When speech is captioned, this feature uses additional battery. All audio and captions are processed locally and never leave the device. Currently available in English only."
So note that Google does not get a copy of the audio stream. It stays local to your device only. I don't know about you, but seems like a really handy feature to me, especially for those who might have hearing difficulties.
Let's say this starts getting normal, because we've had it for 5-8 years. AI accelerators are in every device, making this functionality a non-issue in terms of battery life. It's then in TVs, in cars, in phones. It's just a toggle to turn it off, but it's software, it can turn itself on without notifying the user. Google won't do this.
How long has it taken Android to start notifying users that an app is accessing or has accessed the microphone? Notifying the user hasn't appeared to be some high priority thing.
The closed caption button in the virtual volume slider, I've played with it a couple of days ago. I was wondering what it was. Toggling it multiple times did nothing, no notification, nothing. I just got a bit annoyed that the state of the image when the diagonal line is missing appeared to leave some marks in the horizontal lines. Now I know that these are supposed to represent sentences. I thought it was just a buggy design and had no idea what this toggle was there for. Long-pressing it did not popup a tooltip indicating its function. I must have explicitly turned on that feature in the settings without remembering. But this is not the problem.

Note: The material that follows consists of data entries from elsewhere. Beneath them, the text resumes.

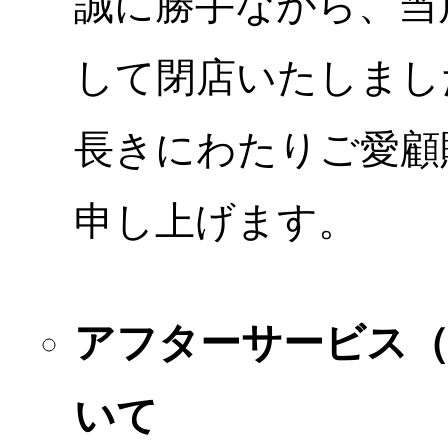
誠に勝手ながら、当店
して閉店いたしまし
長きにわたりご愛顧
申し上げます。
アフターサービス
いて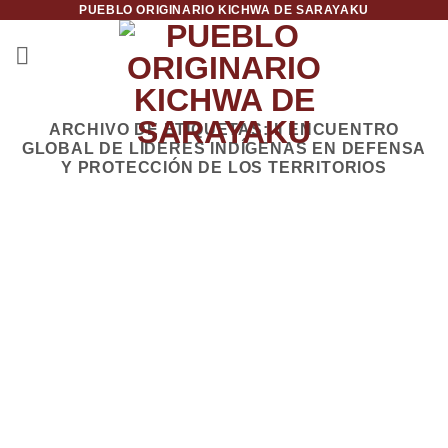
PUEBLO ORIGINARIO KICHWA DE SARAYAKU
Saltar
al
contenido
ARCHIVO DE ETIQUETAS:
II ENCUENTRO
GLOBAL DE LIDERES INDÍGENAS EN DEFENSA
Y PROTECCIÓN DE LOS TERRITORIOS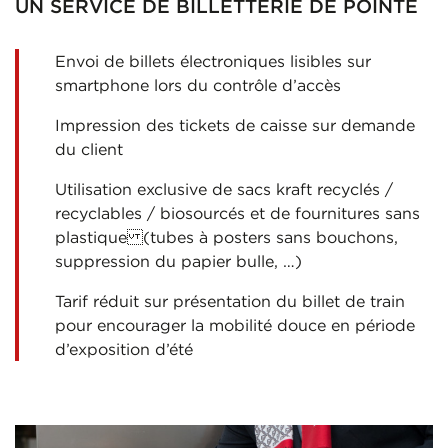
UN SERVICE DE BILLETTERIE DE POINTE
Envoi de billets électroniques lisibles sur
smartphone lors du contrôle d’accès
Impression des tickets de caisse sur demande
du client
Utilisation exclusive de sacs kraft recyclés /
recyclables / biosourcés et de fournitures sans
plastique (tubes à posters sans bouchons,
suppression du papier bulle, …)
Tarif réduit sur présentation du billet de train
pour encourager la mobilité douce en période
d’exposition d’été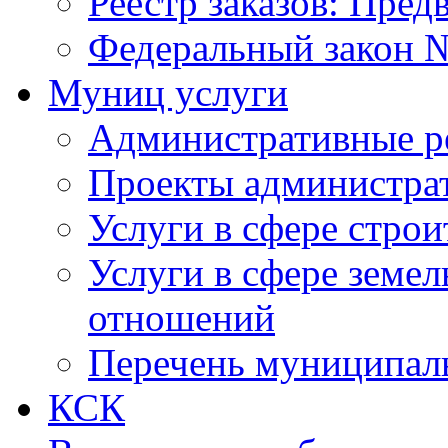
Реестр заказов: Пред
Федеральный закон №
Муниц услуги
Административные р
Проекты администра
Услуги в сфере строи
Услуги в сфере земе
отношений
Перечень муниципал
КСК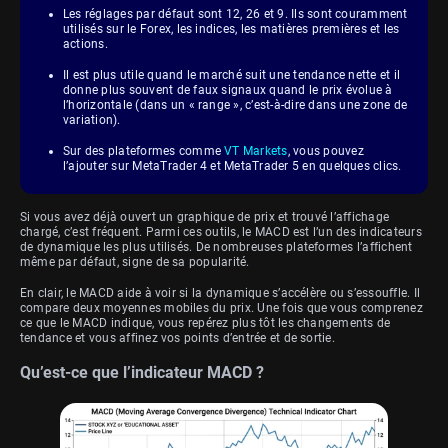
Les réglages par défaut sont 12, 26 et 9. Ils sont couramment
utilisés sur le Forex, les indices, les matières premières et les
actions.
Il est plus utile quand le marché suit une tendance nette et il
donne plus souvent de faux signaux quand le prix évolue à
l’horizontale (dans un « range », c’est-à-dire dans une zone de
variation).
Sur des plateformes comme
VT Markets
, vous pouvez
l’ajouter sur MetaTrader 4 et MetaTrader 5 en quelques clics.
Si vous avez déjà ouvert un graphique de prix et trouvé l’affichage
chargé, c’est fréquent. Parmi ces outils, le MACD est l’un des indicateurs
de dynamique les plus utilisés. De nombreuses plateformes l’affichent
même par défaut, signe de sa popularité.
En clair, le MACD aide à voir si la dynamique s’accélère ou s’essouffle. Il
compare deux moyennes mobiles du prix. Une fois que vous comprenez
ce que le MACD indique, vous repérez plus tôt les changements de
tendance et vous affinez vos points d’entrée et de sortie.
Qu’est-ce que l’indicateur MACD ?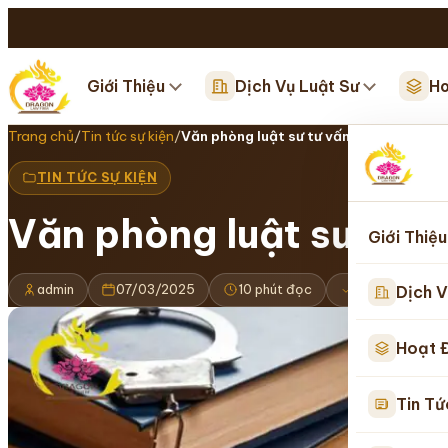
Giới Thiệu
Dịch Vụ Luật Sư
Ho
Trang chủ
/
Tin tức sự kiện
/
Văn phòng luật sư tư vấn luật hình sự…
TIN TỨC SỰ KIỆN
Văn phòng luật sư tư vấ
Giới Thiệu
admin
07/03/2025
10 phút đọc
Cập nhật 16/
Dịch V
Hoạt 
Tin Tứ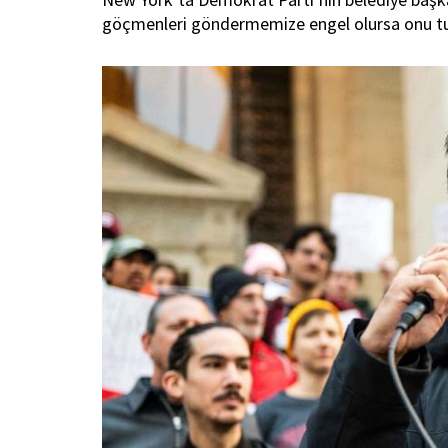
göçmenleri göndermemize engel olursa onu tut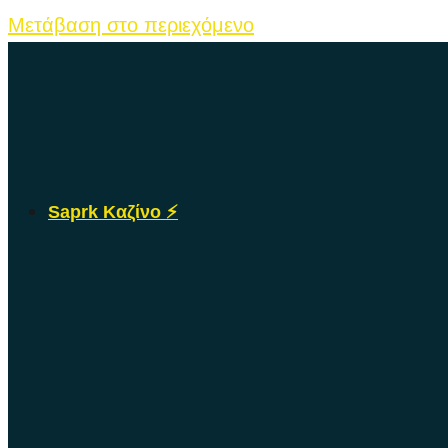
Μετάβαση στο περιεχόμενο
Saprk Καζίνο ⚡️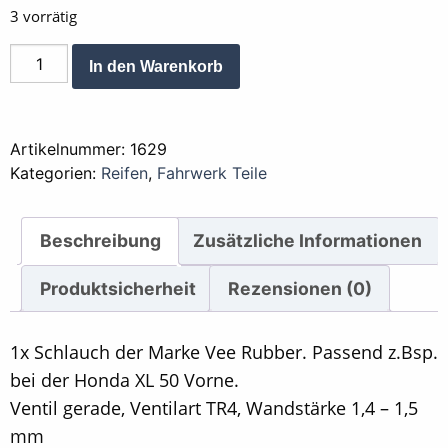
3 vorrätig
Schlauch
Alternative:
In den Warenkorb
16
Zoll
Vee
Artikelnummer:
1629
Rubber
Kategorien:
Reifen
,
Fahrwerk Teile
Menge
Beschreibung
Zusätzliche Informationen
Produktsicherheit
Rezensionen (0)
1x Schlauch der Marke Vee Rubber. Passend z.Bsp.
bei der Honda XL 50 Vorne.
Ventil gerade, Ventilart TR4, Wandstärke 1,4 – 1,5
mm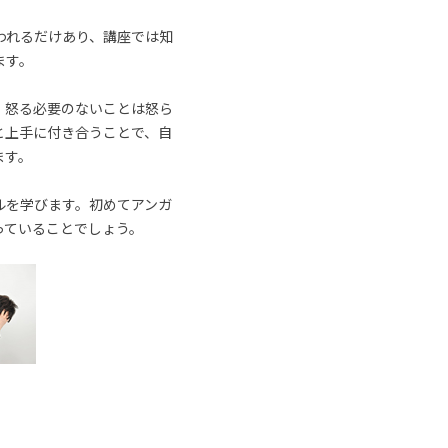
われるだけあり、講座では知
ます。
、怒る必要のないことは怒ら
と上手に付き合うことで、自
ます。
ルを学びます。初めてアンガ
っていることでしょう。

The thing that is concerning is simply that it is there, in common hardware, that there is a proof of concept that these devices are perfectly capable of doing this offline. Hardware manufacturers which tweak the UI can very well just pretend that the button is toggled off and not show the overlay, while the device is transcribing. Possibly only do it after a short FFT analysis has shown that there may be interesting content going on, like speech which doesn't come from a TV, but from a discussion among people. No detectable data stream will be noticeable over the WiFi connection.
It is in fact awesome that people with hearing problems have this solution at their disposal. I'd maybe even like to have it transcribe my phone conversations and store the text in the contacts app.